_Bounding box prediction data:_
▼

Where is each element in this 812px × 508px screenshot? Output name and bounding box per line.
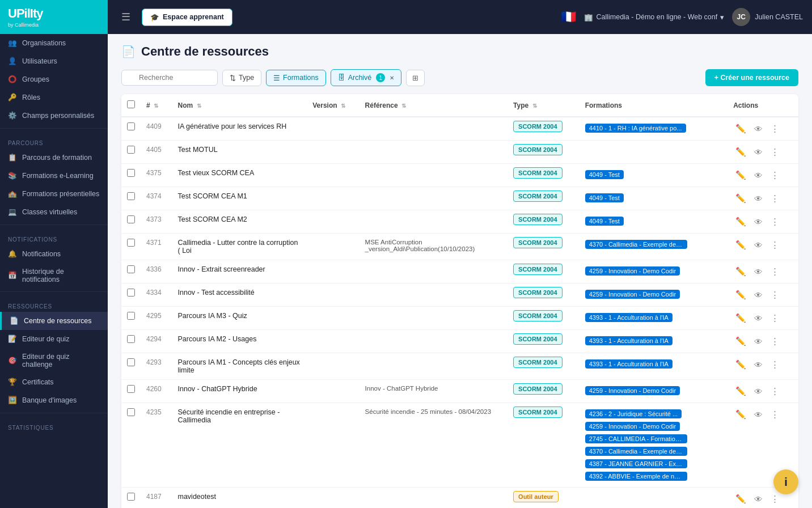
row-version (307, 488, 359, 509)
archived-filter-clear[interactable]: ✕ (390, 75, 394, 81)
topbar-left: ☰ 🎓 Espace apprenant (117, 9, 232, 26)
more-button[interactable]: ⋮ (768, 358, 781, 371)
more-button[interactable]: ⋮ (768, 122, 781, 135)
edit-button[interactable]: ✏️ (733, 265, 748, 278)
sidebar-item-banque-images[interactable]: 🖼️ Banque d'images (0, 391, 108, 409)
view-button[interactable]: 👁 (752, 336, 765, 348)
row-checkbox[interactable] (127, 169, 135, 177)
view-button[interactable]: 👁 (752, 266, 765, 278)
edit-button[interactable]: ✏️ (733, 215, 748, 228)
edit-button[interactable]: ✏️ (733, 385, 748, 397)
search-input[interactable] (121, 70, 218, 86)
row-checkbox[interactable] (127, 312, 135, 320)
row-checkbox[interactable] (127, 408, 135, 416)
row-formations: 4393 - 1 - Acculturation à l'IA (580, 330, 728, 353)
col-id[interactable]: # ⇅ (141, 94, 172, 117)
grid-view-button[interactable]: ⊞ (406, 70, 425, 86)
row-checkbox[interactable] (127, 215, 135, 223)
col-reference[interactable]: Référence ⇅ (360, 94, 508, 117)
select-all-checkbox[interactable] (127, 100, 135, 108)
type-filter-button[interactable]: ⇅ Type (222, 70, 261, 86)
view-button[interactable]: 👁 (752, 312, 765, 324)
more-button[interactable]: ⋮ (768, 335, 781, 348)
edit-button[interactable]: ✏️ (733, 169, 748, 181)
espace-apprenant-button[interactable]: 🎓 Espace apprenant (142, 9, 232, 26)
edit-button[interactable]: ✏️ (733, 408, 748, 421)
sidebar-item-classes-virtuelles[interactable]: 💻 Classes virtuelles (0, 203, 108, 221)
row-checkbox[interactable] (127, 192, 135, 200)
more-button[interactable]: ⋮ (768, 493, 781, 505)
sidebar-item-parcours-formation[interactable]: 📋 Parcours de formation (0, 149, 108, 167)
org-selector[interactable]: 🏢 Callimedia - Démo en ligne - Web conf … (584, 13, 724, 22)
language-flag[interactable]: 🇫🇷 (561, 10, 576, 24)
menu-toggle-button[interactable]: ☰ (117, 9, 135, 26)
more-button[interactable]: ⋮ (768, 192, 781, 205)
sidebar-item-notifications[interactable]: 🔔 Notifications (0, 245, 108, 263)
sidebar-item-utilisateurs[interactable]: 👤 Utilisateurs (0, 52, 108, 70)
sidebar-item-editeur-quiz[interactable]: 📝 Editeur de quiz (0, 330, 108, 348)
view-button[interactable]: 👁 (752, 289, 765, 301)
sidebar: UPilIty by Callimedia 👥 Organisations 👤 … (0, 0, 108, 508)
row-checkbox[interactable] (127, 358, 135, 366)
sidebar-item-centre-ressources[interactable]: 📄 Centre de ressources (0, 312, 108, 330)
col-version[interactable]: Version ⇅ (307, 94, 359, 117)
col-type[interactable]: Type ⇅ (508, 94, 580, 117)
edit-button[interactable]: ✏️ (733, 289, 748, 301)
view-button[interactable]: 👁 (752, 359, 765, 371)
create-resource-button[interactable]: + Créer une ressource (705, 69, 798, 86)
sidebar-item-formations-presentielles[interactable]: 🏫 Formations présentielles (0, 185, 108, 203)
row-checkbox[interactable] (127, 493, 135, 501)
view-button[interactable]: 👁 (752, 193, 765, 205)
edit-button[interactable]: ✏️ (733, 146, 748, 158)
sidebar-item-champs[interactable]: ⚙️ Champs personnalisés (0, 107, 108, 125)
view-button[interactable]: 👁 (752, 170, 765, 181)
edit-button[interactable]: ✏️ (733, 358, 748, 371)
more-button[interactable]: ⋮ (768, 169, 781, 181)
sidebar-item-certificats[interactable]: 🏆 Certificats (0, 373, 108, 391)
row-version (307, 164, 359, 187)
user-menu[interactable]: JC Julien CASTEL (732, 8, 803, 26)
more-button[interactable]: ⋮ (768, 215, 781, 228)
formations-filter-button[interactable]: ☰ Formations (266, 70, 326, 86)
sidebar-item-label: Organisations (22, 39, 66, 47)
sidebar-item-groupes[interactable]: ⭕ Groupes (0, 70, 108, 88)
view-button[interactable]: 👁 (752, 216, 765, 228)
more-button[interactable]: ⋮ (768, 239, 781, 251)
sidebar-item-formations-elearning[interactable]: 📚 Formations e-Learning (0, 167, 108, 185)
row-checkbox[interactable] (127, 335, 135, 343)
row-checkbox[interactable] (127, 239, 135, 247)
formation-tag: 4370 - Callimedia - Exemple de n... (585, 240, 687, 249)
row-checkbox[interactable] (127, 265, 135, 273)
archived-filter-button[interactable]: 🗄 Archivé 1 ✕ (331, 69, 402, 86)
row-checkbox[interactable] (127, 289, 135, 297)
help-bubble[interactable]: i (773, 469, 798, 494)
sidebar-item-roles[interactable]: 🔑 Rôles (0, 88, 108, 107)
more-button[interactable]: ⋮ (768, 312, 781, 324)
edit-button[interactable]: ✏️ (733, 192, 748, 205)
edit-button[interactable]: ✏️ (733, 239, 748, 251)
edit-button[interactable]: ✏️ (733, 335, 748, 348)
edit-button[interactable]: ✏️ (733, 493, 748, 505)
sidebar-item-editeur-quiz-challenge[interactable]: 🎯 Editeur de quiz challenge (0, 348, 108, 373)
view-button[interactable]: 👁 (752, 146, 765, 158)
edit-button[interactable]: ✏️ (733, 312, 748, 324)
more-button[interactable]: ⋮ (768, 289, 781, 301)
row-checkbox[interactable] (127, 146, 135, 154)
view-button[interactable]: 👁 (752, 493, 765, 505)
view-button[interactable]: 👁 (752, 386, 765, 397)
user-name: Julien CASTEL (755, 13, 803, 21)
more-button[interactable]: ⋮ (768, 408, 781, 421)
more-button[interactable]: ⋮ (768, 265, 781, 278)
more-button[interactable]: ⋮ (768, 385, 781, 397)
row-checkbox[interactable] (127, 122, 135, 130)
sidebar-item-historique-notif[interactable]: 📅 Historique de notifications (0, 263, 108, 288)
col-nom[interactable]: Nom ⇅ (172, 94, 307, 117)
edit-button[interactable]: ✏️ (733, 122, 748, 135)
view-button[interactable]: 👁 (752, 239, 765, 251)
row-checkbox[interactable] (127, 385, 135, 393)
view-button[interactable]: 👁 (752, 123, 765, 135)
more-button[interactable]: ⋮ (768, 146, 781, 158)
view-button[interactable]: 👁 (752, 409, 765, 421)
sidebar-item-organisations[interactable]: 👥 Organisations (0, 34, 108, 52)
filter-icon: ⇅ (230, 74, 236, 82)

▲

_TASK BRIEF:_ Please repeat every record exactly as it stands, leaving out any pictures.

_EXERCISE RESPONSE:_
Where is each element in this 812px × 508px screenshot? Output name and bounding box per line.
row-version (307, 488, 359, 509)
archived-filter-clear[interactable]: ✕ (390, 75, 394, 81)
topbar-left: ☰ 🎓 Espace apprenant (117, 9, 232, 26)
more-button[interactable]: ⋮ (768, 358, 781, 371)
more-button[interactable]: ⋮ (768, 122, 781, 135)
edit-button[interactable]: ✏️ (733, 265, 748, 278)
sidebar-item-banque-images[interactable]: 🖼️ Banque d'images (0, 391, 108, 409)
view-button[interactable]: 👁 (752, 336, 765, 348)
row-checkbox[interactable] (127, 169, 135, 177)
view-button[interactable]: 👁 (752, 266, 765, 278)
edit-button[interactable]: ✏️ (733, 215, 748, 228)
edit-button[interactable]: ✏️ (733, 385, 748, 397)
search-input[interactable] (121, 70, 218, 86)
row-checkbox[interactable] (127, 312, 135, 320)
row-checkbox[interactable] (127, 408, 135, 416)
row-formations: 4393 - 1 - Acculturation à l'IA (580, 330, 728, 353)
col-id[interactable]: # ⇅ (141, 94, 172, 117)
grid-view-button[interactable]: ⊞ (406, 70, 425, 86)
row-checkbox[interactable] (127, 215, 135, 223)
col-reference[interactable]: Référence ⇅ (360, 94, 508, 117)
select-all-checkbox[interactable] (127, 100, 135, 108)
type-filter-button[interactable]: ⇅ Type (222, 70, 261, 86)
view-button[interactable]: 👁 (752, 312, 765, 324)
more-button[interactable]: ⋮ (768, 335, 781, 348)
edit-button[interactable]: ✏️ (733, 169, 748, 181)
espace-apprenant-button[interactable]: 🎓 Espace apprenant (142, 9, 232, 26)
edit-button[interactable]: ✏️ (733, 408, 748, 421)
sidebar-item-classes-virtuelles[interactable]: 💻 Classes virtuelles (0, 203, 108, 221)
row-checkbox[interactable] (127, 192, 135, 200)
more-button[interactable]: ⋮ (768, 493, 781, 505)
sidebar-item-parcours-formation[interactable]: 📋 Parcours de formation (0, 149, 108, 167)
org-selector[interactable]: 🏢 Callimedia - Démo en ligne - Web conf … (584, 13, 724, 22)
language-flag[interactable]: 🇫🇷 (561, 10, 576, 24)
menu-toggle-button[interactable]: ☰ (117, 9, 135, 26)
more-button[interactable]: ⋮ (768, 192, 781, 205)
sidebar-item-notifications[interactable]: 🔔 Notifications (0, 245, 108, 263)
sidebar-item-utilisateurs[interactable]: 👤 Utilisateurs (0, 52, 108, 70)
sidebar-item-editeur-quiz[interactable]: 📝 Editeur de quiz (0, 330, 108, 348)
view-button[interactable]: 👁 (752, 289, 765, 301)
sidebar: UPilIty by Callimedia 👥 Organisations 👤 … (0, 0, 108, 508)
row-checkbox[interactable] (127, 358, 135, 366)
sidebar-item-centre-ressources[interactable]: 📄 Centre de ressources (0, 312, 108, 330)
col-version[interactable]: Version ⇅ (307, 94, 359, 117)
col-type[interactable]: Type ⇅ (508, 94, 580, 117)
edit-button[interactable]: ✏️ (733, 289, 748, 301)
view-button[interactable]: 👁 (752, 359, 765, 371)
create-resource-button[interactable]: + Créer une ressource (705, 69, 798, 86)
sidebar-item-formations-presentielles[interactable]: 🏫 Formations présentielles (0, 185, 108, 203)
row-checkbox[interactable] (127, 493, 135, 501)
view-button[interactable]: 👁 (752, 193, 765, 205)
edit-button[interactable]: ✏️ (733, 146, 748, 158)
sidebar-item-champs[interactable]: ⚙️ Champs personnalisés (0, 107, 108, 125)
view-button[interactable]: 👁 (752, 170, 765, 181)
edit-button[interactable]: ✏️ (733, 358, 748, 371)
more-button[interactable]: ⋮ (768, 169, 781, 181)
sidebar-item-certificats[interactable]: 🏆 Certificats (0, 373, 108, 391)
row-version (307, 164, 359, 187)
user-menu[interactable]: JC Julien CASTEL (732, 8, 803, 26)
more-button[interactable]: ⋮ (768, 215, 781, 228)
formations-filter-button[interactable]: ☰ Formations (266, 70, 326, 86)
sidebar-item-label: Organisations (22, 39, 66, 47)
sidebar-item-groupes[interactable]: ⭕ Groupes (0, 70, 108, 88)
view-button[interactable]: 👁 (752, 216, 765, 228)
more-button[interactable]: ⋮ (768, 239, 781, 251)
sidebar-item-formations-elearning[interactable]: 📚 Formations e-Learning (0, 167, 108, 185)
row-checkbox[interactable] (127, 335, 135, 343)
row-checkbox[interactable] (127, 239, 135, 247)
formation-tag: 4370 - Callimedia - Exemple de n... (585, 240, 687, 249)
row-checkbox[interactable] (127, 265, 135, 273)
archived-filter-button[interactable]: 🗄 Archivé 1 ✕ (331, 69, 402, 86)
row-checkbox[interactable] (127, 289, 135, 297)
help-bubble[interactable]: i (773, 469, 798, 494)
sidebar-item-roles[interactable]: 🔑 Rôles (0, 88, 108, 107)
more-button[interactable]: ⋮ (768, 312, 781, 324)
edit-button[interactable]: ✏️ (733, 192, 748, 205)
edit-button[interactable]: ✏️ (733, 239, 748, 251)
edit-button[interactable]: ✏️ (733, 335, 748, 348)
edit-button[interactable]: ✏️ (733, 493, 748, 505)
sidebar-item-editeur-quiz-challenge[interactable]: 🎯 Editeur de quiz challenge (0, 348, 108, 373)
view-button[interactable]: 👁 (752, 146, 765, 158)
edit-button[interactable]: ✏️ (733, 312, 748, 324)
more-button[interactable]: ⋮ (768, 289, 781, 301)
row-checkbox[interactable] (127, 146, 135, 154)
view-button[interactable]: 👁 (752, 493, 765, 505)
view-button[interactable]: 👁 (752, 386, 765, 397)
user-name: Julien CASTEL (755, 13, 803, 21)
more-button[interactable]: ⋮ (768, 408, 781, 421)
more-button[interactable]: ⋮ (768, 265, 781, 278)
more-button[interactable]: ⋮ (768, 385, 781, 397)
row-checkbox[interactable] (127, 122, 135, 130)
sidebar-item-historique-notif[interactable]: 📅 Historique de notifications (0, 263, 108, 288)
col-nom[interactable]: Nom ⇅ (172, 94, 307, 117)
edit-button[interactable]: ✏️ (733, 122, 748, 135)
view-button[interactable]: 👁 (752, 239, 765, 251)
row-checkbox[interactable] (127, 385, 135, 393)
view-button[interactable]: 👁 (752, 123, 765, 135)
more-button[interactable]: ⋮ (768, 146, 781, 158)
view-button[interactable]: 👁 (752, 409, 765, 421)
sidebar-item-organisations[interactable]: 👥 Organisations (0, 34, 108, 52)
filter-icon: ⇅ (230, 74, 236, 82)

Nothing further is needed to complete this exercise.